### Problem statement
In the records below, repeat word for word only the lines starting at the one that contains "I disagi per il transito di treni" and ending at the one that contains "во, паспортные данные, сведения", pictures excluded.

---+---

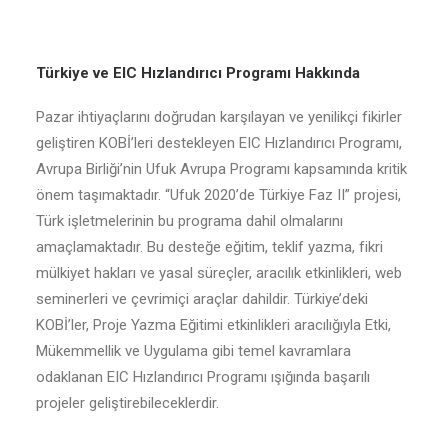
Türkiye ve EIC Hızlandırıcı Programı Hakkında
Pazar ihtiyaçlarını doğrudan karşılayan ve yenilikçi fikirler
geliştiren KOBİ’leri destekleyen EIC Hızlandırıcı Programı,
Avrupa Birliği’nin Ufuk Avrupa Programı kapsamında kritik
önem taşımaktadır. “Ufuk 2020’de Türkiye Faz II” projesi,
Türk işletmelerinin bu programa dahil olmalarını
amaçlamaktadır. Bu desteğe eğitim, teklif yazma, fikri
mülkiyet hakları ve yasal süreçler, aracılık etkinlikleri, web
seminerleri ve çevrimiçi araçlar dahildir. Türkiye’deki
KOBİ’ler, Proje Yazma Eğitimi etkinlikleri aracılığıyla Etki,
Mükemmellik ve Uygulama gibi temel kavramlara
odaklanan EIC Hızlandırıcı Programı ışığında başarılı
projeler geliştirebileceklerdir.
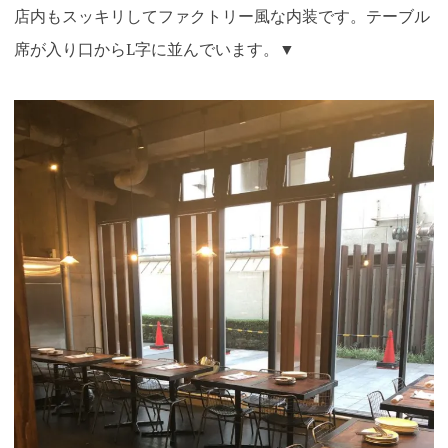
店内もスッキリしてファクトリー風な内装です。テーブル
席が入り口からL字に並んでいます。▼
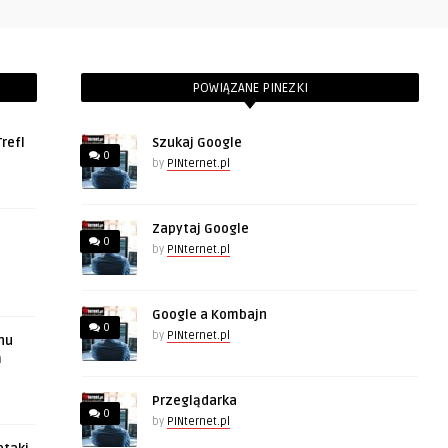
POWIĄZANE PINEZKI
refl
Szukaj Google
0
by
PINternet.pl
Zapytaj Google
0
by
PINternet.pl
Google a Kombajn
0
by
PINternet.pl
hu
m
Przeglądarka
0
by
PINternet.pl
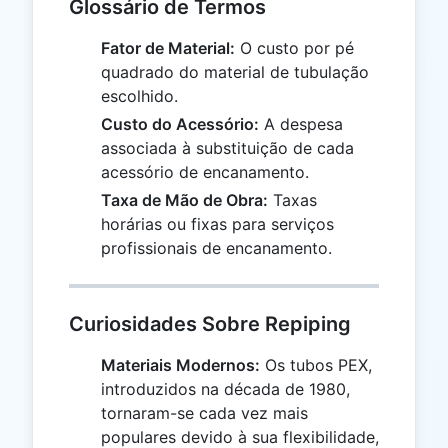
Glossário de Termos
Fator de Material:
O custo por pé
quadrado do material de tubulação
escolhido.
Custo do Acessório:
A despesa
associada à substituição de cada
acessório de encanamento.
Taxa de Mão de Obra:
Taxas
horárias ou fixas para serviços
profissionais de encanamento.
Curiosidades Sobre Repiping
Materiais Modernos:
Os tubos PEX,
introduzidos na década de 1980,
tornaram-se cada vez mais
populares devido à sua flexibilidade,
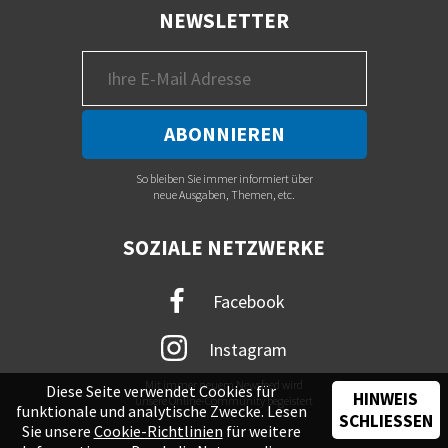
NEWSLETTER
So bleiben Sie immer informiert über
neue Ausgaben, Themen, etc.
SOZIALE NETZWERKE
Facebook
Instagram
Mit immer neuem Newsfeed wird
Diese Seite verwendet Cookies für
HINWEIS
unsere Online-Community begeistert
funktionale und analytische Zwecke. Lesen
SCHLIESSEN
Sie unsere
Cookie-Richtlinien
für weitere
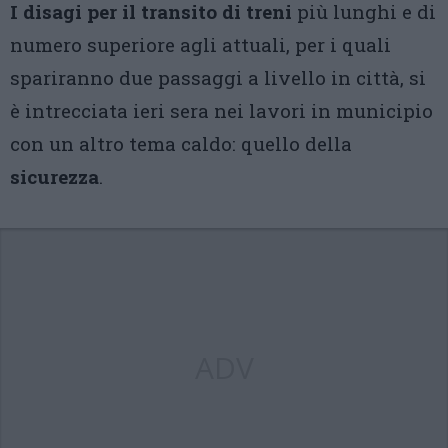
I disagi per il transito di treni
più lunghi e di
numero superiore agli attuali, per i quali
spariranno due passaggi a livello in città, si
è intrecciata ieri sera nei lavori in municipio
con un altro tema caldo: quello della
sicurezza
.
ADV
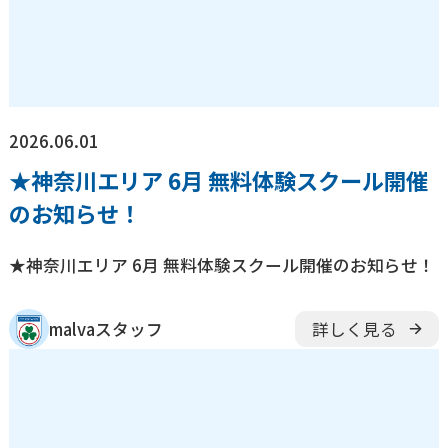
2026.06.01
★神奈川エリア 6月 無料体験スクール開催
のお知らせ！
★神奈川エリア 6月 無料体験スクール開催のお知らせ！
malvaスタッフ
詳しく見る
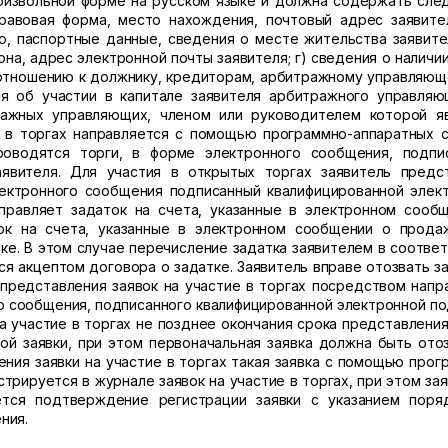
произвольной форме на русском языке и должна содержать сл
правовая форма, место нахождения, почтовый адрес заявите
во, паспортные данные, сведения о месте жительства заявите
она, адрес электронной почты заявителя; г) сведения о наличии
 отношению к должнику, кредиторам, арбитражному управляющ
ия об участии в капитале заявителя арбитражного управляю
ражных управляющих, членом или руководителем которой я
е в торгах направляется с помощью программно-аппаратных 
роводятся торги, в форме электронного сообщения, подпи
явителя. Для участия в открытых торгах заявитель предс
ектронного сообщения подписанный квалифицированной элек
правляет задаток на счета, указанные в электронном сооб
ок на счета, указанные в электронном сообщении о прода
ке. В этом случае перечисление задатка заявителем в соответ
 акцептом договора о задатке. Заявитель вправе отозвать за
 представления заявок на участие в торгах посредством напр
о сообщения, подписанного квалифицированной электронной п
на участие в торгах не позднее окончания срока представления
ой заявки, при этом первоначальная заявка должна быть отоз
ния заявки на участие в торгах такая заявка с помощью прог
трируется в журнале заявок на участие в торгах, при этом за
тся подтверждение регистрации заявки с указанием поря
ния.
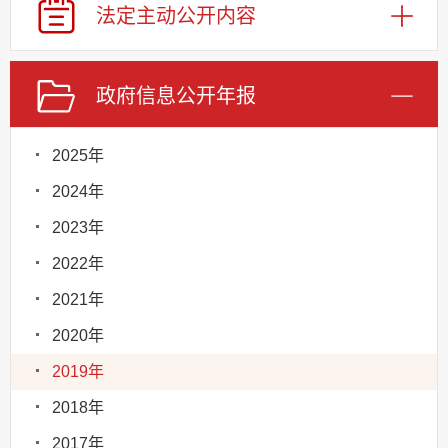
法定主动
公开内容
政府信息
公开年报
2025年
2024年
2023年
2022年
2021年
2020年
2019年
2018年
2017年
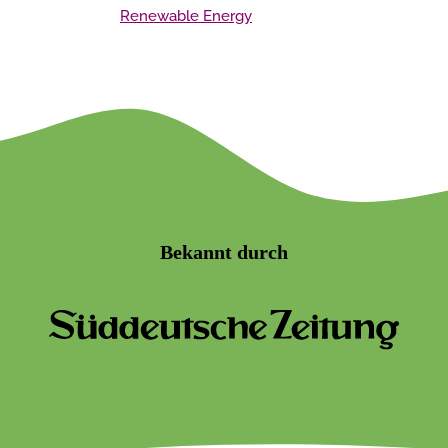
Renewable Energy
Bekannt durch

---+---

### Answer space
I disagi per il transito di treni
più lunghi e di
numero superiore agli attuali, per i quali
spariranno due passaggi a livello in città, si
è intrecciata ieri sera nei lavori in municipio
con un altro tema caldo: quello della
sicurezza
.
ADV
2026.06.01
★神奈川エリア 6月 無料体験スクール開催
のお知らせ！
★神奈川エリア 6月 無料体験スクール開催のお知らせ！
malvaスタッフ
詳しく見る
произвольной форме на русском языке и должна содержать сл
правовая форма, место нахождения, почтовый адрес заявите
во, паспортные данные, сведения о месте жительства заявите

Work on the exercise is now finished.